月の絆~最初で最後の運命のあなた~



 気分を害して、話題を変えるだろうという考えは甘かったのか、狼呀の目の真剣さは変わらない。


「クソ忌々しい寄生虫に咬まれて、血を吸われる事を喜び望む連中のことだ」


「ちょっと、人の事を寄生虫呼ばわりは酷いんじゃない!」


「あいつらは人ですらない」


 あたしは『寄生虫』という言葉に頭にきて、肯定と取れる反応を示してしまった。


 その結果、狼呀の怒りに油を注いだ。


 こんな時は、短気な自分の短所が恨めしい。


 もう、口を閉じることが出来ない。


「あんた、何様よ! レンの事をなにも知らないくせに」


「なら、マリア……君はあの男の全てを知っているって言えるか? さっきのあいつが、君に何をしようとしていたかも」


「さっきって何よ。ただ血を吸うだけでしょ! あんたが止めたせいで、干上がってたら責任とれるの? どいて。
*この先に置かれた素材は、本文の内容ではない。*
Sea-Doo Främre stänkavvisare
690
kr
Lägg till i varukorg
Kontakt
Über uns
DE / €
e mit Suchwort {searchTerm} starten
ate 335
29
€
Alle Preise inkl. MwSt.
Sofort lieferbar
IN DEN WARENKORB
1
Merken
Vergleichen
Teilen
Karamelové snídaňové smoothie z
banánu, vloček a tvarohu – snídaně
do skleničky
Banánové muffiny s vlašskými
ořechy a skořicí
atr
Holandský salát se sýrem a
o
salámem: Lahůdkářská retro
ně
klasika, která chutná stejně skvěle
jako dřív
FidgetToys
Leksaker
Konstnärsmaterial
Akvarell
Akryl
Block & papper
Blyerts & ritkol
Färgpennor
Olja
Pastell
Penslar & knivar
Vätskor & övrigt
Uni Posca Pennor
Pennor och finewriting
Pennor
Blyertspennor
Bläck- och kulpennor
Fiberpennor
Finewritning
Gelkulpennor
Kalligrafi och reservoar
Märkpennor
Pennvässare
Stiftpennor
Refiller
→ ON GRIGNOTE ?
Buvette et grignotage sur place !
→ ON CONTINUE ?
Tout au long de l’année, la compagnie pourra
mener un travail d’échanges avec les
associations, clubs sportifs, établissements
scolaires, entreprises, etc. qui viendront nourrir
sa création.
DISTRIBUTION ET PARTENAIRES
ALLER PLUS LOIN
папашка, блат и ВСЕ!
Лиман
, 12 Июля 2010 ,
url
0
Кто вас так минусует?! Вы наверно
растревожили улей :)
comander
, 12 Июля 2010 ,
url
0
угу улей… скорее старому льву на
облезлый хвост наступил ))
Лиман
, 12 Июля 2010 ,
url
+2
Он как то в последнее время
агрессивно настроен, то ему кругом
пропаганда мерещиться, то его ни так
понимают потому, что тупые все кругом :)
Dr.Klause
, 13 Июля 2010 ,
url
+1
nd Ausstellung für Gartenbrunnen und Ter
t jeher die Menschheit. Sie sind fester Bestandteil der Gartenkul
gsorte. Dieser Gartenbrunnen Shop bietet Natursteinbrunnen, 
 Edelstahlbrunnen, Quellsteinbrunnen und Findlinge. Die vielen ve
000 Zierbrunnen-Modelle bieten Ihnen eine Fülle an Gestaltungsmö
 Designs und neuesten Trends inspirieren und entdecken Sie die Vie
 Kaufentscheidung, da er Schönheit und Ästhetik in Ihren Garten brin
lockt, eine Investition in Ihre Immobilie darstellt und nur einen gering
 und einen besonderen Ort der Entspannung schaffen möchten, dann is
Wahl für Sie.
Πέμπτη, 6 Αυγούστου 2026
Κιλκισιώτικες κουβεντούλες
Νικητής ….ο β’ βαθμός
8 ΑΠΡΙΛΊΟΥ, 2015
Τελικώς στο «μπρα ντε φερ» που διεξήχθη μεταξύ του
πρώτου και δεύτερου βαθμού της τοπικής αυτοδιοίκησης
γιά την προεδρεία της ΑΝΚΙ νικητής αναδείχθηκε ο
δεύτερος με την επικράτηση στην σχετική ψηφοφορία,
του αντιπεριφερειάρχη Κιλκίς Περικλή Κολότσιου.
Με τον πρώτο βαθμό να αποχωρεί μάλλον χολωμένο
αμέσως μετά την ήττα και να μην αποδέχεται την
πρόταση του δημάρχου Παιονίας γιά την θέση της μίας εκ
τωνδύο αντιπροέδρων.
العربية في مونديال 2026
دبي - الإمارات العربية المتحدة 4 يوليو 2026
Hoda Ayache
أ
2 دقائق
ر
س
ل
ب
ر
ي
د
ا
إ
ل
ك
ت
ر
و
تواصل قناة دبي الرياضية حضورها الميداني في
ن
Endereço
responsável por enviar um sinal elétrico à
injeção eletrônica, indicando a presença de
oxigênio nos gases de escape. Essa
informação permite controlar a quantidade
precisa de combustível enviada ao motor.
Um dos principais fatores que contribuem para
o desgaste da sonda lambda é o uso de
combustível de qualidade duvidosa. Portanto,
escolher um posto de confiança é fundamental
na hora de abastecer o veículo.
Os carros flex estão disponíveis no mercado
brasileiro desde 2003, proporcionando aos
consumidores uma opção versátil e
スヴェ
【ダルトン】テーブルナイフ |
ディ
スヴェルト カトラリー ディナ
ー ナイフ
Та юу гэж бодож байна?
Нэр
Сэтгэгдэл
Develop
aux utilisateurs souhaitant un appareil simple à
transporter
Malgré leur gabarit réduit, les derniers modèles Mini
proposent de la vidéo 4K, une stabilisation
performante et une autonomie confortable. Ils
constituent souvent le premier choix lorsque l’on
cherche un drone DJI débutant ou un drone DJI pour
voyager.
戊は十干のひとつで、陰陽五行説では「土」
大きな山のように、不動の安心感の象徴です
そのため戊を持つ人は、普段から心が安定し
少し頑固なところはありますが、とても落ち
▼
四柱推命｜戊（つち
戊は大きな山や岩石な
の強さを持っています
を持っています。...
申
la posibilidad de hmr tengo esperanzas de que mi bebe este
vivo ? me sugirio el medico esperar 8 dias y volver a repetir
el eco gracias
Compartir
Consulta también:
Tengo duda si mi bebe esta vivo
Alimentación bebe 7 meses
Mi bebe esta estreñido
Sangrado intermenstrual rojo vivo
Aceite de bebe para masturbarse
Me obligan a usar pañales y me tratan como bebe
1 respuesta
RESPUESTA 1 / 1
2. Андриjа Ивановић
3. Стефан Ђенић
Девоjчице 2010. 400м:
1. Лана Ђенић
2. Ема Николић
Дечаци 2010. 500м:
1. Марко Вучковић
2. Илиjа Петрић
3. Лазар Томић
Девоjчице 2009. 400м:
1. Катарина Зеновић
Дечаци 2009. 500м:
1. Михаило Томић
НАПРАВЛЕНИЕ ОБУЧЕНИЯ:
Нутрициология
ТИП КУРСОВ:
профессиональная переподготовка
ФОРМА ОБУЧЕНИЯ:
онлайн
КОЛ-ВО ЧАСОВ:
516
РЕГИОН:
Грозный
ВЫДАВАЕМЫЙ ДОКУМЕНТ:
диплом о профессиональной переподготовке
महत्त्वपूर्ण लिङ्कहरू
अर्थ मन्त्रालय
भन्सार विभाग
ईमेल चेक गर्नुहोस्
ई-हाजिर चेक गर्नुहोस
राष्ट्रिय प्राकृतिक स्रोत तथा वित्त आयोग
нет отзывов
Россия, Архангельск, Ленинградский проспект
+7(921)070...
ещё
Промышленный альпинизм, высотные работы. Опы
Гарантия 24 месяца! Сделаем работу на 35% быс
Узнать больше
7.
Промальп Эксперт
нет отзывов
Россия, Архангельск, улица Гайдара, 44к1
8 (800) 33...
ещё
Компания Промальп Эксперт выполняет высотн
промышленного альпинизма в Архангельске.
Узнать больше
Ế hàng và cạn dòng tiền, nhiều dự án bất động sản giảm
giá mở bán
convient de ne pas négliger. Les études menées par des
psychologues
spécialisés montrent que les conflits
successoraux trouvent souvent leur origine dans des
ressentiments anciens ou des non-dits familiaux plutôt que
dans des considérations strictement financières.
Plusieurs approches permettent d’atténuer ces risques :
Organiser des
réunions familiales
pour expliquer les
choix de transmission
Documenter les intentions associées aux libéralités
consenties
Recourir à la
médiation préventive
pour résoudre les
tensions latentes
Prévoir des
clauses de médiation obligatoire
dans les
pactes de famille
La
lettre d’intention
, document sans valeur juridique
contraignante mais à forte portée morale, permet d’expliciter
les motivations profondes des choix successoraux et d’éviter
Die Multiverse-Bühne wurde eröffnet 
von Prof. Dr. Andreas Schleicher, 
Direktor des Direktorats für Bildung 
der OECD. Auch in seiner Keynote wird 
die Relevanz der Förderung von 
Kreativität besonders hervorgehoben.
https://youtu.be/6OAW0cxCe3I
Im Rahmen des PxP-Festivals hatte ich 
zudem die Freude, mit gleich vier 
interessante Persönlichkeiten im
あたしはレンのところに戻るから」


 あたしはドアのノブを引いたけど、いつの間にかロックを掛けられていて開かない。


「さっさと開けなさいよ!」


 胸を拳で叩いても、びくともしないで逆に手首を掴まれた。


「自分のジーンズを見てみろ」


「なによ、変態……」


 そう言いながらもジーンズに視線を落として、あたしは絶句した。